De passage en conférence de presse à l’US Open avant ses deux matchs exhibition, dont un en simple face à Andy Roddick, Roger Federer a été interrogé sur la situation de Carlos Alcaraz, longtemps blessé au poignet et de retour à l’occasion du Grand Chelem new‐yorkais.
Et le Suisse en a également profité pour faire un parallèle avec sa propre carrière.

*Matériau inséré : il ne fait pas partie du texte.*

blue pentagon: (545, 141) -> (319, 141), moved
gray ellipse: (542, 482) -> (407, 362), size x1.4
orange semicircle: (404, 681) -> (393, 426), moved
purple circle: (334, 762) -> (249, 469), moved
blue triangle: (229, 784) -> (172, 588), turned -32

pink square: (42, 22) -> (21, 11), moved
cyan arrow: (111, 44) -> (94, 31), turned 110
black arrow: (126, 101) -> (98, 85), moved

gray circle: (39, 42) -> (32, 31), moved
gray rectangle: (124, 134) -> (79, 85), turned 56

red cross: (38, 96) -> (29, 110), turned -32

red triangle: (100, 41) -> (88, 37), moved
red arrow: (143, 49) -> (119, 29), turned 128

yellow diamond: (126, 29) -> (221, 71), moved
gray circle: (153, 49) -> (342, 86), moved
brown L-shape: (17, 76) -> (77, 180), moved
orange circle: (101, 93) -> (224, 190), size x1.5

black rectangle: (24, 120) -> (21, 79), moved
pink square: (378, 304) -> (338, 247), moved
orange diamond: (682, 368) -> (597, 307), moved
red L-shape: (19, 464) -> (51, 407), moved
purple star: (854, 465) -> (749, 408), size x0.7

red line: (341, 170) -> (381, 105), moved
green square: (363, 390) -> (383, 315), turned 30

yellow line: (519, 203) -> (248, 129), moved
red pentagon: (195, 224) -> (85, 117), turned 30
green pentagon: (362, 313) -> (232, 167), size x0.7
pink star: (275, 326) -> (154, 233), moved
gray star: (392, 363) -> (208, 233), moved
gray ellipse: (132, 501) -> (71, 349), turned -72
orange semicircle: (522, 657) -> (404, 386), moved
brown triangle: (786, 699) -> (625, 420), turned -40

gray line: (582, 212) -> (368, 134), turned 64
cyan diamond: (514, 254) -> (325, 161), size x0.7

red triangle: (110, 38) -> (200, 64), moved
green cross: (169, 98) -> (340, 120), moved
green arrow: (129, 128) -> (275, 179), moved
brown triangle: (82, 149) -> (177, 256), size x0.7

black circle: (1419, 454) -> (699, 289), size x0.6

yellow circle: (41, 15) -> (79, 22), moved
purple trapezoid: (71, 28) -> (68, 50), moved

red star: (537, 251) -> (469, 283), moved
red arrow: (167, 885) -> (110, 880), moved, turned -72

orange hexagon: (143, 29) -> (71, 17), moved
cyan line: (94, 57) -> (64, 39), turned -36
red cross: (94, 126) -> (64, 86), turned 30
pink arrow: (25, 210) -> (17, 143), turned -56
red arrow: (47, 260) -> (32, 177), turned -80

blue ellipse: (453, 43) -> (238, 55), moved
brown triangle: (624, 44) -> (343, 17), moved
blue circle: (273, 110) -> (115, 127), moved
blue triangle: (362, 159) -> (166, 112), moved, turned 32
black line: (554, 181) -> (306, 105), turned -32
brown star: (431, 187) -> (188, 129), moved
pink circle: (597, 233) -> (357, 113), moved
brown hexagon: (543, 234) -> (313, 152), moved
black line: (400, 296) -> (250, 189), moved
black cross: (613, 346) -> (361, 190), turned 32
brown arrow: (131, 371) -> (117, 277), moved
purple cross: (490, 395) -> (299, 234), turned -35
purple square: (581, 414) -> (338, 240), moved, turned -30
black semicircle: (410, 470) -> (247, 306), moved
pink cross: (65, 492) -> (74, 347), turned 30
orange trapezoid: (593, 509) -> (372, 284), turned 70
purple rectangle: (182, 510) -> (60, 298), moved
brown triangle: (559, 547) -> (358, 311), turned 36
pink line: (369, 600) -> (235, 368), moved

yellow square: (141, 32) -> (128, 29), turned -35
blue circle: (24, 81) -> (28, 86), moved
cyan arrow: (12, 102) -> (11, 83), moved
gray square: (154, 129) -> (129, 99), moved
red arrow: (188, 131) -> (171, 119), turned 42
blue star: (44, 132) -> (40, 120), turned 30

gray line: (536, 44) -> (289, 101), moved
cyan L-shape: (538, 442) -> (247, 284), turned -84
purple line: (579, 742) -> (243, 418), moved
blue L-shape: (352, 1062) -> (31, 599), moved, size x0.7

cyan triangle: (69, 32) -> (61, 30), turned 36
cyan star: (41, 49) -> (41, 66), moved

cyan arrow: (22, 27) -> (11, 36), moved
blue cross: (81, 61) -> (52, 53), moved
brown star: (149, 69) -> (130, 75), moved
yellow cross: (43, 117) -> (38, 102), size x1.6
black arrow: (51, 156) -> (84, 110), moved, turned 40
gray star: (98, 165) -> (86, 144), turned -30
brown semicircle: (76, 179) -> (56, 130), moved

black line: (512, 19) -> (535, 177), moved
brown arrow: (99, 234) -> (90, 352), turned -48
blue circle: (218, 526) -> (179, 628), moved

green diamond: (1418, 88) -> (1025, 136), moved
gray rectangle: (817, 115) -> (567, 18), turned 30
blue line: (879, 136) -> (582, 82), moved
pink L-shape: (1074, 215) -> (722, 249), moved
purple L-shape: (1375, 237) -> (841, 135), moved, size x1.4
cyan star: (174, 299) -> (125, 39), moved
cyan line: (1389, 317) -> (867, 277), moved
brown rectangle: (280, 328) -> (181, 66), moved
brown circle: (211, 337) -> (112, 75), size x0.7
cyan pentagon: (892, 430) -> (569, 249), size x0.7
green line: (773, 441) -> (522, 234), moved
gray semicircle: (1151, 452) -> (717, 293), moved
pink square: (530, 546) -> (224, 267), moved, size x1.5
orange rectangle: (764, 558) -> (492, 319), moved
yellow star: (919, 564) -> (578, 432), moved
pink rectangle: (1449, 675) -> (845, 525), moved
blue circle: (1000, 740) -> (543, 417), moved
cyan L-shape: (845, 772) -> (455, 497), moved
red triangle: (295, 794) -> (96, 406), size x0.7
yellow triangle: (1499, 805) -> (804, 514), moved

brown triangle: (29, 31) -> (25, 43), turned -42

« Le pire moment pour se blesser, c’est juste avant Roland‐Garros, car ensuite, Roland‐Garros et Wimbledon s’enchaînent. Évidemment, cela rend l’US Open beaucoup plus difficile, et on l’a vu avec Carlos. J’ai toujours essayé de garder un calendrier équilibré, avec suffisamment de repos, même si c’est plus facile à dire qu’à faire. J’ai aussi pris des risques. Il m’est arrivé d’ajouter un ou deux tournois supplémentaires auxquels je n’aurais probablement pas dû participer, mais j’ai réussi à les mener à bien. Il est important de donner la priorité à ce qui compte vraiment pour soi. Cela peut être la tournée américaine, comme c’est le cas ici, ou l’Australie pour les Australiens. Chaque joueur a certaines périodes de l’année où il veut être au meilleur de sa forme, car on ne peut pas être à 100 % vingt fois par an. »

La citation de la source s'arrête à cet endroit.